Learning 10,000 characters with Skritter

In Chinese by Olle Linge

I recently saw Skritter user Emil Persson mention that he had learnt 10,000 characters. This is certainly out of the ordinary, so I contacted him and asked him a few questions about his journey to 10,000 characters. Below, you can find his answers and the story of how he learnt 10,000 characters through Skritter.

Image30First and foremost, please introduce yourself! Who are you?
Emil Persson. I live just outside of Stockholm with my wife and two sons. My wife is Chinese and my older son (4 years) is bilingual. I expect my younger son to also become bilingual, but so far he’s not really speaking much at all as he’s only 1.5 years.

I’m a game developer. That’s my short work description.
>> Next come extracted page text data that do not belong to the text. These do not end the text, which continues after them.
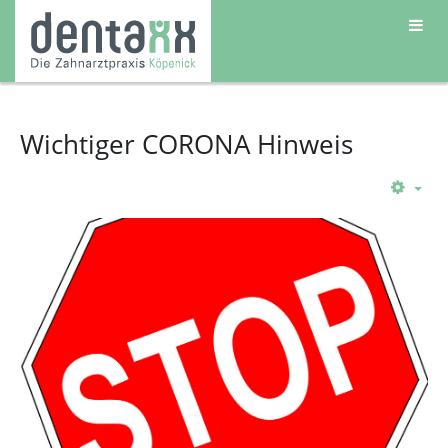
Wichtiger CORONA Hinweis
Emp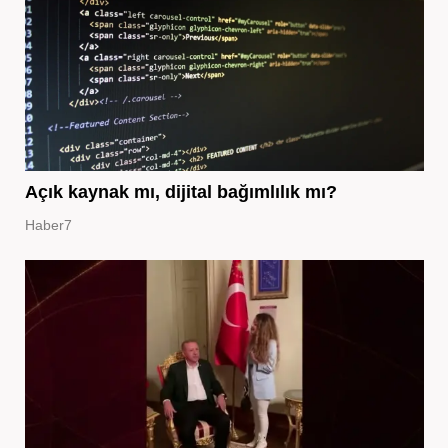
Açık kaynak mı, dijital bağımlılık mı?
Haber7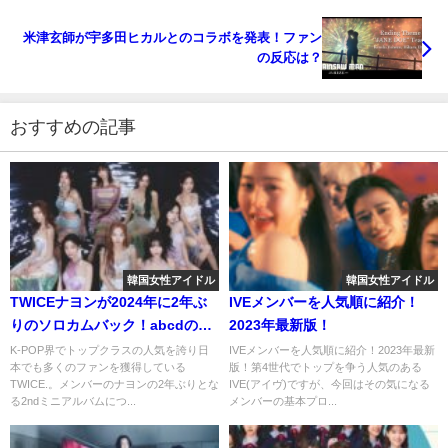
米津玄師が宇多田ヒカルとのコラボを発表！ファン
の反応は？
おすすめの記事
韓国女性アイドル
韓国女性アイドル
TWICEナヨンが2024年に2年ぶ
IVEメンバーを人気順に紹介！
りのソロカムバック！abcdの掛
2023年最新版！
け声にも注目！
K-POP界でトップクラスの人気を誇り日
IVEメンバーを人気順に紹介！2023年最新
本でも多くのファンを獲得している
版！第4世代でトップを争う人気のある
TWICE.。メンバーのナヨンの2年ぶりとな
IVE(アイヴ)ですが、今回はその気になる
る2ndミニアルバムにつ...
メンバーの基本プロ...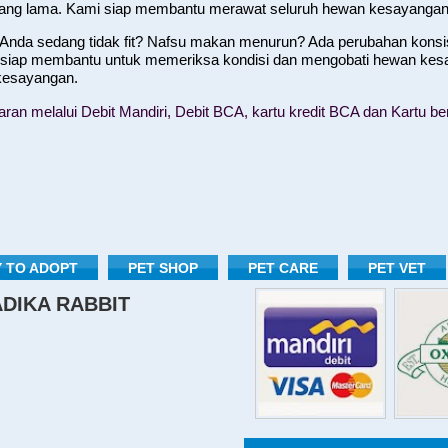
yang lama. Kami siap membantu merawat seluruh hewan kesayangan
nda sedang tidak fit? Nafsu makan menurun? Ada perubahan konsist
 siap membantu untuk memeriksa kondisi dan mengobati hewan kes
 kesayangan.
n melalui Debit Mandiri, Debit BCA, kartu kredit BCA dan Kartu ber
 TO ADOPT
PET SHOP
PET CARE
PET VET
RADIKA RABBIT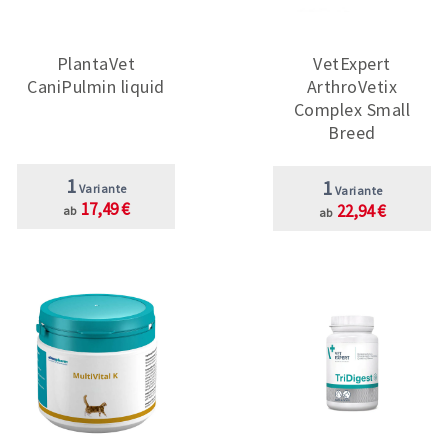
PlantaVet
VetExpert
CaniPulmin liquid
ArthroVetix
Complex Small
Breed
1
1
Variante
Variante
17,49 €
22,94 €
ab
ab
A slightly longer version is that I’m a graphics programmer, and for those that really care I’m Head of Research at Avalanche Studios and I research rendering techniques that are relevant for games and frequently show up as a speaker on industry conferences talking about the same. I may be more known by my nickname Humus, which is also my Skritter name.

I am NOT a language nerd, as one might rightfully suspect, nor do I think I’m talented beyond the average. However, I can be very determined and focused. Which is something I think helps an awful lot with learning Chinese as it’s a quite steep uphill battle in the beginning.
When and why did you start learning Chinese? Was your interest in characters there from the beginning or was it something that came later?
I began studying Chinese in the fall of 2012. This wasn’t my own idea, my wife had to push me to get started. After all, she’s Chinese and had learned Swedish, so it was only fair that I try to learn her native language as well. So eventually I somewhat reluctantly accepted to take a beginner’s course at Stockholm University. It was a night time course at 50% speed, and I stuck through it to the end, so after that year I had basically the equivalent of half a year of full-time studies. And that’s actually still the only formal education I have in Chinese.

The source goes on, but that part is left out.